Table II depicts the oral hygiene status of study groups with different socio economic status. It was found that among 500 study subjects, 227 subjects belonged to lower middle class among which 113 (49.8%) had good oral hygiene while 21 (9.3%) had poor oral hygiene. Only 1 (0.2%) subject belonged to upper high class who had poor oral hygiene. Among 155 study subjects who belonged to poor socio-economic status, 112 (72.3%) had good hygiene and only 3 (1.9%) were found to have poor oral hygiene status.
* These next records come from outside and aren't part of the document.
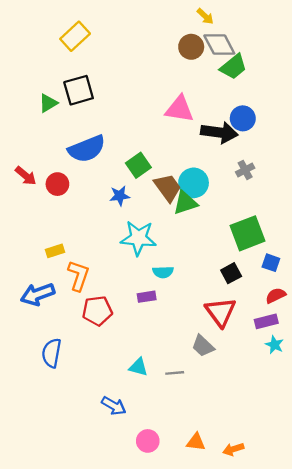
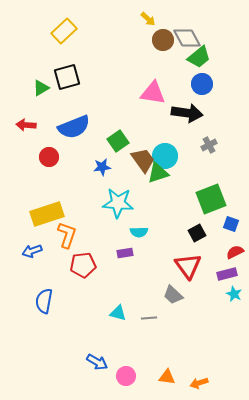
yellow arrow: (205, 16) -> (148, 19), moved
blue circle: (243, 118) -> (202, 84), moved
red arrow: (26, 176) -> (26, 125), moved, turned 144
yellow rectangle: (55, 251) -> (47, 214), size x2.0
blue arrow: (37, 294) -> (32, 251), size x0.7
blue arrow: (114, 406) -> (97, 362), moved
A highly significant association was found between the oral hygiene and socio economic status (p = 0.000).

Table II.

Distribution of oral hygiene status among different socio economic variables (chi- square).

Status Oral hygiene index-simplified Total x2 p value
Good Fair Poor
Very poor or below poverty line 21 4 1 26 116.72 *0.00
Poor 112 40 3 155
Lower middle 113 93 21 227
Upper middle 12 40 19 71
High 2 9 9 20
Upper high 0 0 1 1
Total 260 186 54 500
*

significant p≤ 0.05

Discussion

The present study was conducted among the rural and urban population of Jaipur city of Rajasthan to evaluate the attitude of people with different socio economic status towards their oral hygiene.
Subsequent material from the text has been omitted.